▸ **Task objective**:
Your answer must be every line of the data that holds the string "Комплекты".

Data to use: Begin

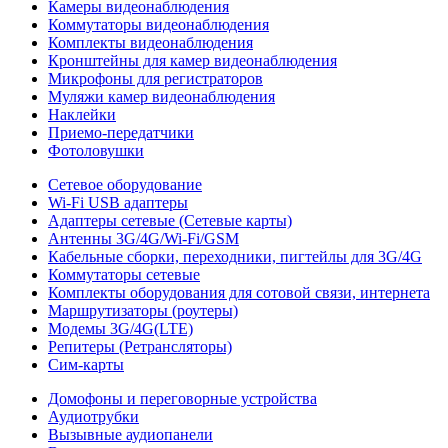
Камеры видеонаблюдения
Коммутаторы видеонаблюдения
Комплекты видеонаблюдения
Кронштейны для камер видеонаблюдения
Микрофоны для регистраторов
Муляжи камер видеонаблюдения
Наклейки
Приемо-передатчики
Фотоловушки
Сетевое оборудование
Wi-Fi USB адаптеры
Адаптеры сетевые (Сетевые карты)
Антенны 3G/4G/Wi-Fi/GSM
Кабельные сборки, переходники, пигтейлы для 3G/4G
Коммутаторы сетевые
Комплекты оборудования для сотовой связи, интернета
Маршрутизаторы (роутеры)
Модемы 3G/4G(LTE)
Репитеры (Ретрансляторы)
Сим-карты
Домофоны и переговорные устройства
Аудиотрубки
Вызывные аудиопанели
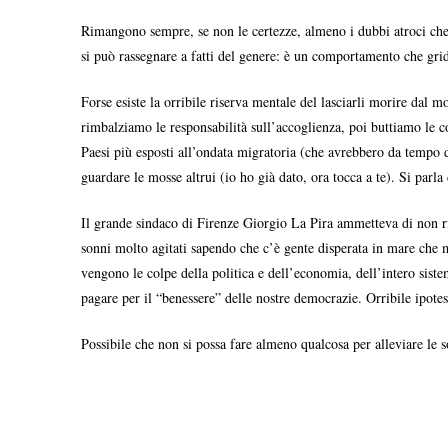
Rimangono sempre, se non le certezze, almeno i dubbi atroci che s
si può rassegnare a fatti del genere: è un comportamento che grida
Forse esiste la orribile riserva mentale del lasciarli morire dal
rimbalziamo le responsabilità sull’accoglienza, poi buttiamo le co
Paesi più esposti all’ondata migratoria (che avrebbero da tempo d
guardare le mosse altrui (io ho già dato, ora tocca a te). Si parl
Il grande sindaco di Firenze Giorgio La Pira ammetteva di non ri
sonni molto agitati sapendo che c’è gente disperata in mare che 
vengono le colpe della politica e dell’economia, dell’intero siste
pagare per il “benessere” delle nostre democrazie. Orribile ipotes
Possibile che non si possa fare almeno qualcosa per alleviare le s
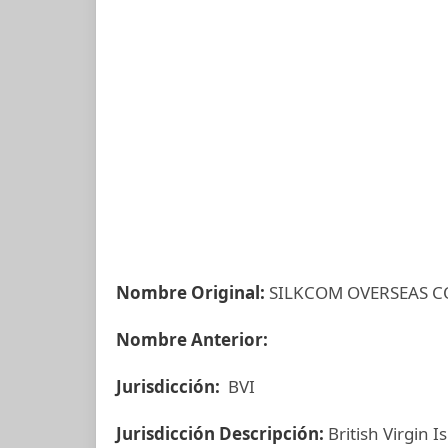
Nombre Original:
SILKCOM OVERSEAS C
Nombre Anterior:
Jurisdicción:
BVI
Jurisdicción Descripción:
British Virgin I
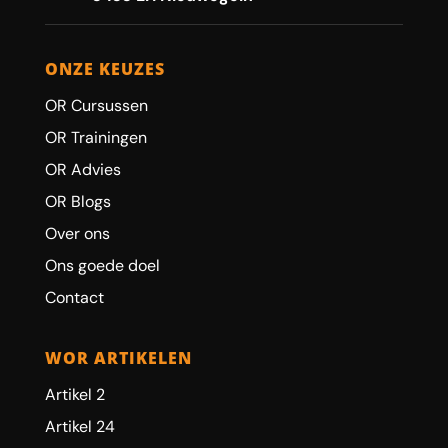
ONZE KEUZES
OR Cursussen
OR Trainingen
OR Advies
OR Blogs
Over ons
Ons goede doel
Contact
WOR ARTIKELEN
Artikel 2
Artikel 24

Data to use: End

▸ **Response to the task**:
Комплекты видеонаблюдения
Комплекты оборудования для сотовой связи, интернета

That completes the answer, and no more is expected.